AFS Administration Web Service

AFS Administration Web Service

The AFS Administration Web Service will provide a web services front end for common AFS operations requiring adminsitrative AFS access. The service will be configured such that it enforces authentication and authorization for clients, and restricts their ability to work with AFS space appropriately.

Requirements

  1. The service shall provide the following functions as a web service:
    • Volume Inspection
    • ACL Inspection
    • ACL Setting
    • ACL Clearing
    • Quota Inspection
    • Quota Setting
    • Site Volume Creation
      • Volume Creation
      • Mount Point Creation
      • ACL Setting
      • Quota Setting
    • Volume Creation
    • Mount Point Creation
  2. The web service shall use SOAP as the packaging protocol.
  3. The service shall provide WSDLs for all exposed functions
  4. The service must implement authentication and authorization for web service clients
    1. In the first phase, IP-based security shall be acceptable
    2. In later phases security must be upgrade to Certifcate or Kerberos based security.
  5. The service must restrict AFS actions on volumes based on checking authenticated user ids against ACLs
  6. The service must generate appropriate AFS volume identifiers, guaranteed against collision

Analysis

This service will wrap AFS administration functions that can only be invoked by the afs administrator account for use by multiple external applications. Given that these administration commands provide sweeping control over AFS resources, a rigorous authentication and authorization service must be developed.

Authentication and Authorization

In order to access the service, the connecting client must present some authentication credentials. Once authenticated, authorization decisions will need to be made about the command invoked as well as its parameters.

Authentication Phase 1 - IP Security

In the initial implementation IP-based authentication will be implemented. In this solution, the ip address of incoming requests will be compared against a database of valid IP addresses. If the IP matches one in the database, the request will be allowed, and the AFS user name will be set to a user name accompanying the registered IP address. IP-masquerading is the most likely method of exploit for this type of security. This risk can be reduced by putting the client and server applications behing a firewall or by having all servers inhabit a private network using a private IP address space.

Authentication Phase 2 - Certificate / Kerberos Security

Authorization

A successful service authentication will result in a valid AFS user name.

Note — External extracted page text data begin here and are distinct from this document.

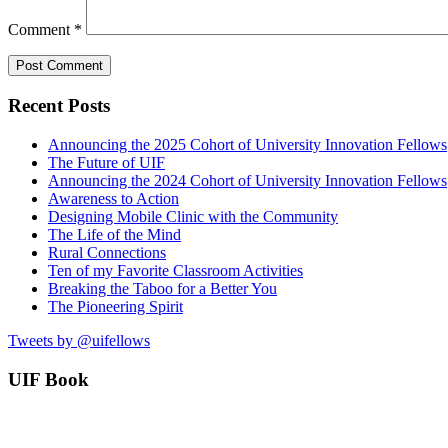
Comment
*
Recent Posts
Announcing the 2025 Cohort of University Innovation Fellows
The Future of UIF
Announcing the 2024 Cohort of University Innovation Fellows
Awareness to Action
Designing Mobile Clinic with the Community
The Life of the Mind
Rural Connections
Ten of my Favorite Classroom Activities
Breaking the Taboo for a Better You
The Pioneering Spirit
Tweets by @uifellows
UIF Book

In all cases, the authenticated AFS user name will be checked against the ACL for the target or containing directory to determine if the user is authorized to perform the requested action.

Site Volume Initial ACL Settings

  1. Course Sites (e.g. /afs/.ucdavis.edu/app/sakai/class/^200603^/^UBW101001^/smartsite)
    Course sites involve volume sharing among multiple sakai instances. Therefore, the volume creation process must add all sakai instances to the ACL when creating a volume. Realistically, this case will need to be detected in the path to the volume. Note: The Site Volume creation process must create the Term volume if necessary. The ACLs for the class/ directory should be set to include all web service users in order to support this.
  2. Project Sites (e.g. /afs/.ucdavis.edu/app/sakai/project/smartsite/^year-month^/^siteid^)
    Project sites are split among instances before the volume level. Therefore, inspection of the ACLs for the containing volumes should reveal what instance should be on the ACL list. Note: The Site Volume creation process must create the year-month volumes if necessary. The ACLs for the instance directories should be set correctly such that the application can create volumes there.
  3. Other Tools (e.g. /afs/.ucdavis.edu/app/sakai/misc/melete/^smartsite^/)
    Storage for tools not using the Sakai Resource framework are split among instances before the volume level. Therefore, inspection of the ACLs for the containing volumes should reveal what instance should be on the ACL list. Volumes in this space will be created by hand, and therefore should not be necessary.

WSDL Specification

  • GetVolumeInfo(path) - Returns information about volume at path
  • GetACL(path) - Returns ACL for path
  • SetACL(path) - Add authenticated AFS user to ACL if not already there
  • ClearACL(path) - Removes authenticated AFS user from ACL
  • GetQuota(path) - Returns Quota and free space for path
  • SetQuota(path,newquota) - Sets Quota to newquota for path
  • CreateSiteVolume(path,quota) - Creates volume and mountpoint at path, with quota set to quota, and appropriate ACL
  • CreateAFSVolume(volname) - Creates volume
  • CreateMountPoint(path,volname,quota) - Creates mount point at path, attaches volume to mountpoint, assigns quota, and appropriate ACL

GetQuota

 

Description:

Retrieves the total quota and remaining free space for the volume at the referenced path.

Parameters:

path
The path (from the afs root) to the volume being queried.

Return Values:

quota - float
The total quota, in megabytes, for the volume.
freespace - float
The total remaining free space, in megabytes.

Error Codes:

101: Path could not be found.
102: No volume mounted at path.
201: Permission denied.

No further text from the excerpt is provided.